I love me some Adele. Great voice, great songs. But can we talk about “Someone Like You,” or as I like to call it, “The Stalker Song.” It’s catchy, it’s haunting, it’s got the following lyrics:
“I hate to turn up out of the blue, uninvited
But I couldn’t stay away, I couldn’t fight it
I had hoped that you would see my face and that you’d be reminded
That for me, it isn’t over”
Now, even if I were single and this was simply an ex-girlfriend showing up on my doorstep, I’d be tempted to call the damn police. But in the context of the song, the dude is married. MARRIED.
Man or woman, imagine that you’re at home and your ex showed up at your door uninvited and said, “Hey, I just couldn’t help it. I had this really fucked up, crazy urge to show up and remind you that, in my mind, we’re still the perfect couple.” I bet you can imagine how your spouse would react — or how you would react if you were the spouse.
Blah, blah, blah. Love. Heart-ache. Yadda, yadda, yadda. I get it. Pain lingers. And, especially when you’re the one who’s been dumped and haven’t found your own someone yet, you can remember that last relationship all through a hazy nostalgia in which everything seemed perfect (though it wasn’t).
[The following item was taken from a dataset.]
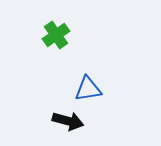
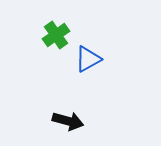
blue triangle: moved 30 px up; rotated 20 degrees counterclockwise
And even years later, you can be struck by an uncontrollable urge to go seek this person out at home, in a bar, on Facebook and say something like, “I STILL LOVE YOU” or “WE WERE MEANT TO BE.”
But you know what? You are not five years old. You are a grown-ass person and you should be able to control your urges. Especially ones as stupid as these. If you can’t do it for your own dignity, do it for this person who you supposedly love and who, trust me, will not give you a second chance and does not need your crazy ass showing up on the doorstep uninvited.
(Last week, I drove over 1,000 miles while in Louisiana, most of it listening to pop radio, so I may have some more over-thinking on the six songs I heard over and over and over again.)
Would you feel differently if the ex showed up with a boom box in hand?
Having come to that movie (and all the other ones like it) six years after they were cool and too old to really get it at that point … no, I would not.
Excellent. I communicated this same thought the other day to someone who was rhapsodizing over the lyrics. No one seems to understand that the hurried way Adele rushes into the line “Never mind, I’ll find someone like you” is most likely because wifey is coming across the door step wielding a butcher knife. Or at least she should be.
That was the first song I heard by Adele. Heard it on a YouTube video. Hated it, for the reasons given above, disliked her style, disliked her voice, and disliked her musicality (she was flat). One less current thing I have to worry that not knowing about makes me old.